Two other broad examples are the bylaws of a club, and the official rules of a sport. In both cases, even if you go to court, the court is going to defer heavily to the private laws you implicitly agreed on by becoming a member of the club or a participant in the sport.
Can we formulate that concept without using the idea of 'we'? What's an individualist to do?
It's hard to make private law work because for it to apply, all the people involved have to be subject to the same private law.
Traditionally, this could be applied to family law, with family law differing based on one's religion or ethnicity. But that only works because each religion or ethnicity was endogamous.
The one modern application I know of is the arbitration clauses in contracts. But in most cases, those are adhesion contracts, and the clause is optimized by one side to minimize its liability. That's not a good example to argue that private law should be used more.
I think this related. I was thinking the other day that to solve the problem that sales taxes put in-state businesses at a disadvantage, the states could offer a fraud protection service to all people who make their out of state purchases using states payment system that collects the sales tax. It would be in keeping with Government helping citizens avoiding mistakes. It is arguably part of what you get when you buy local in the states are of regulation.
In that article, Robin brings up a contract with Haliburton where she was raped and the contract required that she settle it with arbitration. I thinki that counts as a contract of adhesion, although Robin was vague about whether he thinks that contract should be considered legal in his ideal world.
Historically religious groups are the power users of private law. People often decide that they wish to leave a religious group. But if the religious group has them sign some kind of bonkers contract when they join the group, and our government will enforce that contract, that might be quite difficult. And people would be perfectly willing to make some sort of costly public declaration upon joining a new church. Should that be fine?
Aren't international companies allowed to specify in the contract which country will arbitrate any disputes? The same if contracting with someone from another country?

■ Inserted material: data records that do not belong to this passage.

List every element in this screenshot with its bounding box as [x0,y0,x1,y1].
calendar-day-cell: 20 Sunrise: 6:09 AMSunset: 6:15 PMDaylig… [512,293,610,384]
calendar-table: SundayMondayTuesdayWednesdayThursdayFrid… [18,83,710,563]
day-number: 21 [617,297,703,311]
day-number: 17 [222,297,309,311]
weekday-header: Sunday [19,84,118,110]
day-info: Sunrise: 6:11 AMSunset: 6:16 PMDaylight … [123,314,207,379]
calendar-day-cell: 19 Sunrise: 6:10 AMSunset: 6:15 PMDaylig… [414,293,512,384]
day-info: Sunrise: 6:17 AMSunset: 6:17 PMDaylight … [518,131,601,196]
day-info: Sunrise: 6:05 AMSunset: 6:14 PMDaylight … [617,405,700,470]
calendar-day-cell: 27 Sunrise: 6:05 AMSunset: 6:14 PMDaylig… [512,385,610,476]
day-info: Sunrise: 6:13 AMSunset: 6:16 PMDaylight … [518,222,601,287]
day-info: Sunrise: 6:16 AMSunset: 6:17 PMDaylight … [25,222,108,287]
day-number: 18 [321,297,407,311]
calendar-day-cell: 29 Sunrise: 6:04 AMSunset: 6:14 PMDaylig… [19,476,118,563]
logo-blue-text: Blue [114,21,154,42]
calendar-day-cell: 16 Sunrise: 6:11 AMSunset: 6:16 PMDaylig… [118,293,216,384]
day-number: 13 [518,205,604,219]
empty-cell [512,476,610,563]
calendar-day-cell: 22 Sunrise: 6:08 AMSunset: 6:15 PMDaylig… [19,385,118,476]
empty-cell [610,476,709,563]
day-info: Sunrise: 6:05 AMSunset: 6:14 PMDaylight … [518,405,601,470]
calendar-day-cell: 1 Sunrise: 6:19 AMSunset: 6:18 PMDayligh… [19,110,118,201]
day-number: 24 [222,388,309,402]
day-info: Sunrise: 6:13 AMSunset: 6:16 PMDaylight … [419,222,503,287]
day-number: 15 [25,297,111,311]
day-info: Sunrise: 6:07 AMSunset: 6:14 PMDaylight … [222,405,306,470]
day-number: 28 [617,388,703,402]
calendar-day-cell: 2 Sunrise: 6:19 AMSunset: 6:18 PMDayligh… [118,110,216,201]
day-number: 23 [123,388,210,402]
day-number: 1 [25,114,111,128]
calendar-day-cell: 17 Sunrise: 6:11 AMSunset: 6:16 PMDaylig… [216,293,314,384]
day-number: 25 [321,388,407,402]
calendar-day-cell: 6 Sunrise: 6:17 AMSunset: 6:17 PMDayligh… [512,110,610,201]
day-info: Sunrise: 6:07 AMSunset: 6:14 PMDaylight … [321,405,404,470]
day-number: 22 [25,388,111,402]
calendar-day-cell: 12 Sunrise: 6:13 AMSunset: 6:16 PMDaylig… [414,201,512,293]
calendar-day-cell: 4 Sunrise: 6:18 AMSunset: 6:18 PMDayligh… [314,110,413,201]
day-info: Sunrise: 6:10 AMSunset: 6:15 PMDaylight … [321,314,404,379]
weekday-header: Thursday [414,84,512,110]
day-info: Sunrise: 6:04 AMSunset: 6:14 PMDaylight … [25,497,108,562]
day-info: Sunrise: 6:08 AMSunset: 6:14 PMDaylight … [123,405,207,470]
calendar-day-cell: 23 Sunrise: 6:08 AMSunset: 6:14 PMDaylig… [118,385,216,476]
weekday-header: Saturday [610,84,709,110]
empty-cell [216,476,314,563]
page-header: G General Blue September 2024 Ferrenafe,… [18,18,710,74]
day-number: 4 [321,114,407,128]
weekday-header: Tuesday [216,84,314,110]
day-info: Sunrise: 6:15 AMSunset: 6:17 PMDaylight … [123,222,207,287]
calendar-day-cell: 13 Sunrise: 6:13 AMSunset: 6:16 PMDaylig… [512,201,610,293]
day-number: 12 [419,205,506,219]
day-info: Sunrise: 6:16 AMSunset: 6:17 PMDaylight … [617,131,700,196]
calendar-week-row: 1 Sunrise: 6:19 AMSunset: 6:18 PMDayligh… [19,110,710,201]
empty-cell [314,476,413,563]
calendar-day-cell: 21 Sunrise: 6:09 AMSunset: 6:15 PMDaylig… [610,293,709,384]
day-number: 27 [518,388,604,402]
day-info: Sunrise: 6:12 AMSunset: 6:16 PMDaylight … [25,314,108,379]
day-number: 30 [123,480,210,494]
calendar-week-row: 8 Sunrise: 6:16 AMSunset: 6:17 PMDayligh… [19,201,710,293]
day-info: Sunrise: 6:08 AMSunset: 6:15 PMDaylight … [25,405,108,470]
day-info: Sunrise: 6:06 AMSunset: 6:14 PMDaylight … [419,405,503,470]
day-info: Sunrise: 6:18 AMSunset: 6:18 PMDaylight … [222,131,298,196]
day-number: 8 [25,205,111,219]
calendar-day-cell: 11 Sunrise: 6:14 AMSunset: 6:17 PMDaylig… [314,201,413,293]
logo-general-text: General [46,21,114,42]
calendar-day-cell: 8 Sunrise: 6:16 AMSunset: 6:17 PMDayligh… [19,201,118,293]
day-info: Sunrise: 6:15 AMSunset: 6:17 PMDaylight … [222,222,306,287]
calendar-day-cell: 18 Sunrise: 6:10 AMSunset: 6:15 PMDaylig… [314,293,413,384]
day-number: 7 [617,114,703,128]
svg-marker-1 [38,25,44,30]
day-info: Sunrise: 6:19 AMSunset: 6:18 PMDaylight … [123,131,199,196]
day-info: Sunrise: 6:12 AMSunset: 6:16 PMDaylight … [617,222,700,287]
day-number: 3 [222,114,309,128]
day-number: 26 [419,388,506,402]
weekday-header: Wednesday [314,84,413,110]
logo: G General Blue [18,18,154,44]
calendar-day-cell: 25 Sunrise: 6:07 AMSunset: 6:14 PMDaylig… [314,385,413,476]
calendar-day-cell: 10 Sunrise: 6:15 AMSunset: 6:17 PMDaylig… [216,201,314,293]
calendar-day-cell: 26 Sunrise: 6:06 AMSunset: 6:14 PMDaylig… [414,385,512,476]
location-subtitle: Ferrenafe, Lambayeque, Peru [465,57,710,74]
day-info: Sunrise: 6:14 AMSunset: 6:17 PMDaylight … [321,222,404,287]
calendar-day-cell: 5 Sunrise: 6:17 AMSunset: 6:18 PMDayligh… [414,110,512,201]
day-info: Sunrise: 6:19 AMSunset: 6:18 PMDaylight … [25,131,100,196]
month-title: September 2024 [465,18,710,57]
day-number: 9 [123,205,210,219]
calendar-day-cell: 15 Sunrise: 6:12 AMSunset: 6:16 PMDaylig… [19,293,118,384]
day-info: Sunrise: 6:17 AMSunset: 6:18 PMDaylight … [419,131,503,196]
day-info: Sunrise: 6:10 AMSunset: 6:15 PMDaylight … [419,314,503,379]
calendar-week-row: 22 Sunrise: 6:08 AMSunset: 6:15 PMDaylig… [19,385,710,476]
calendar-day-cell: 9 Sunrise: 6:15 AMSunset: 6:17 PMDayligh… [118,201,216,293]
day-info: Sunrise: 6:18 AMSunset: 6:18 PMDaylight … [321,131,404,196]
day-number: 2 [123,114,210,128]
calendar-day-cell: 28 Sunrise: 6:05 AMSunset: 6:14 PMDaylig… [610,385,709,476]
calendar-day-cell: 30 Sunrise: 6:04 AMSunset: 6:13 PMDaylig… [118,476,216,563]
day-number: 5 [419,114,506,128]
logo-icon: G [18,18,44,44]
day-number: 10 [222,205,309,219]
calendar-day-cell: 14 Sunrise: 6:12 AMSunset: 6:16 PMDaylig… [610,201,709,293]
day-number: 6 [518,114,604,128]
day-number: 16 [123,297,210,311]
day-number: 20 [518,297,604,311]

Which leads me to suspect your interest is not your own law, which is as common as any club or organization, but the means of forcing others not under your law to deal with you under your law, the privilege of the powerful, but why would anyone want to unless you were indeed powerful. All you must do is become powerful. No shortcuts for that though.
I think he's just suggesting that the rule not be applied to contracts of adhesion.
Religious denominations have different laws and we can decide which ones to belong to and follow and which to leave but that doesn't require civil law to accept people can't leave once entered. While there is a range for such law which generally falls under communes or less kindly, cults, it has little use when it comes to dealing between people of different communities, and even less when most interactions are between those of different communities. No one else is going to be interested in dealing with yours unless it is a large, powerful, or close knit one they want to deal with or join. These are often incompatible with democracy.which does require a common basis.
Hanson deals with this problem in his "private law" link.
Meta-laws limiting choice of law have little to do with preventing mistakes. Casting it in this light keeps you from confronting the real reasons. One is limiting the effects of unequal bargaining power. Another is the inefficiency (and potential inaccuracy) involved in judges having to learn different sets of laws.